GridSearchCV(cv=10, estimator=KNeighborsClassifier(),
             param_grid={'n_neighbors': [1, 2, 3, 4, 5, 6, 7, 8, 9, 10, 11, 12,
                                         13, 14, 15, 16, 17, 18, 19, 20, 21, 22,
                                         23, 24, 25, 26, 27, 28, 29, 30]},
             scoring='accuracy')

In [14]:
# Calculate the best optimal hyperparameters

grid.best_score_

0.5568629034428921

In [15]:
# Fit the linear regression model to the training data

lin_reg = LinearRegression()
lin_reg.fit(x_train, y_train)

# Make predictions using the linear model

y_pred = lin_reg.predict(x_test)

# Compute the root mean squared error

num.sqrt(metrics.mean_squared_error(y_test, y_pred))

0.4994488239833032

## Conclusion

To determine whether odor or cap color would more accurately predict whether a mushroom was poisonous, the K-Nearest Neighbors (KNN) model was run on the data and root mean square errors (RMSE) were calculated using linear regression.

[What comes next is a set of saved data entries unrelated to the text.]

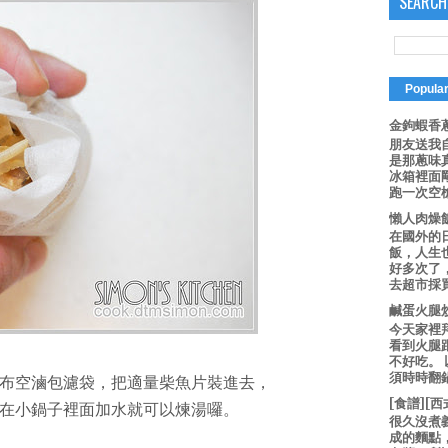
SEARCH
Popula
金鉤蝦香蔥
朋友送我
是那蔥味
冰箱裡面
跑一次空槍
懶人肉燥
在國外的
飯，人生也
好多次了
去超市採買
鹹蛋火腿
今天家裡
看到火腿
不好吃。
須時時翻鍋
布空滷包濾袋，把適量柴魚片裝進去，
[食譜][
在小鍋子裡面加水就可以煉湯囉。
很久沒煮
成的麵點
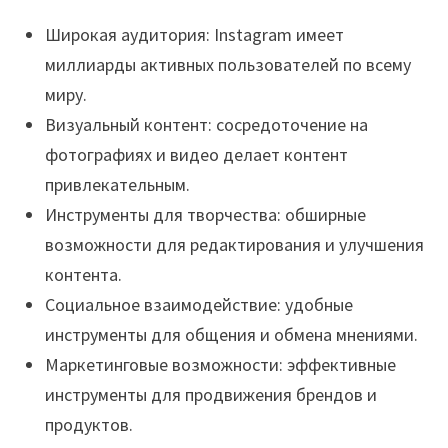
Широкая аудитория: Instagram имеет
миллиарды активных пользователей по всему
миру.
Визуальный контент: сосредоточение на
фотографиях и видео делает контент
привлекательным.
Инструменты для творчества: обширные
возможности для редактирования и улучшения
контента.
Социальное взаимодействие: удобные
инструменты для общения и обмена мнениями.
Маркетинговые возможности: эффективные
инструменты для продвижения брендов и
продуктов.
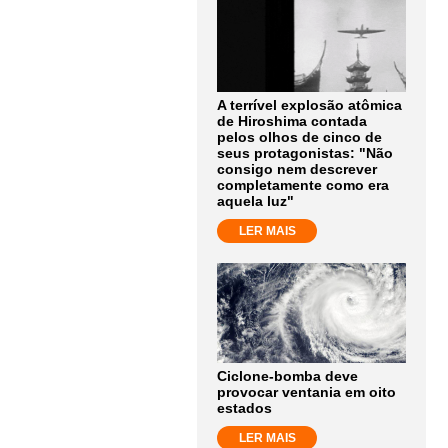
A terrível explosão atômica
de Hiroshima contada
pelos olhos de cinco de
seus protagonistas: "Não
consigo nem descrever
completamente como era
aquela luz"
LER MAIS
Ciclone-bomba deve
provocar ventania em oito
estados
LER MAIS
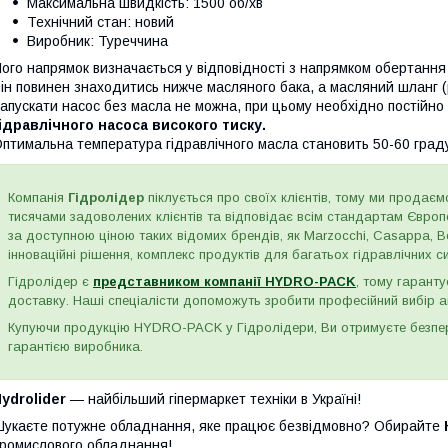
Максимальна швидкість: 1500 об/хв
Технічний стан: новий
Виробник: Туреччина
ого напрямок визначається у відповідності з напрямком обертання
ін повинен знаходитись нижче масляного бака, а масляний шланг (р
апускати насос без масла не можна, при цьому необхідно постійно 
ідравлічного насоса високого тиску.
птимальна температура гідравлічного масла становить 50-60 граду
Компанія
Гідролідер
піклується про своїх клієнтів, тому ми продаємо
тисячами задоволених клієнтів та відповідає всім стандартам Євро
за доступною ціною таких відомих брендів, як Marzocchi, Casappa, Bos
інноваційні рішення, комплекс продуктів для багатьох гідравлічних сис
Гідролідер є
представником компанії HYDRO-PACK
, тому гаранту
доставку. Наші спеціалісти допоможуть зробити професійний вибір а
Купуючи продукцію HYDRO-PACK у Гідролідери, Ви отримуєте безпере
гарантією виробника.
ydrolider
— найбільший гіпермаркет техніки в Україні!
укаєте потужне обладнання, яке працює безвідмовно? Обирайте
ромислового обладнання!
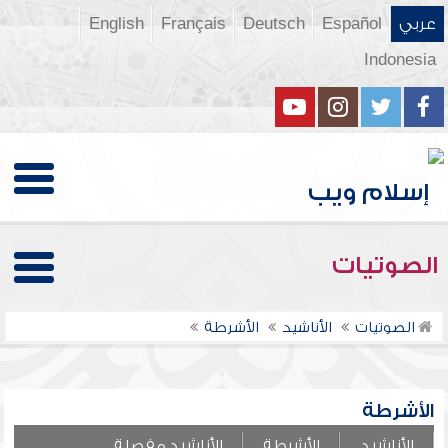
عربي
Español
Deutsch
Français
English
Indonesia
الصوتيات
الصوتيات
الأناشيد
الأشرطة
الأشرطة
الأناشيد
الأشرطة
الأناشيد مفصلة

The KNN had an accuracy score of .98 for odor and .55 for cap color, which shows that odor would more accurately predict whether a mushroom was poisonous. 

RMSE a measure of the amount of error in a model. Therefore the model with the lower RMSE is the better predictor of whether a mushroom is poisonous. In this case, odor had an RMSE of .4985 and cap color has an error of .4994, which means that odor is the more accurate predictor.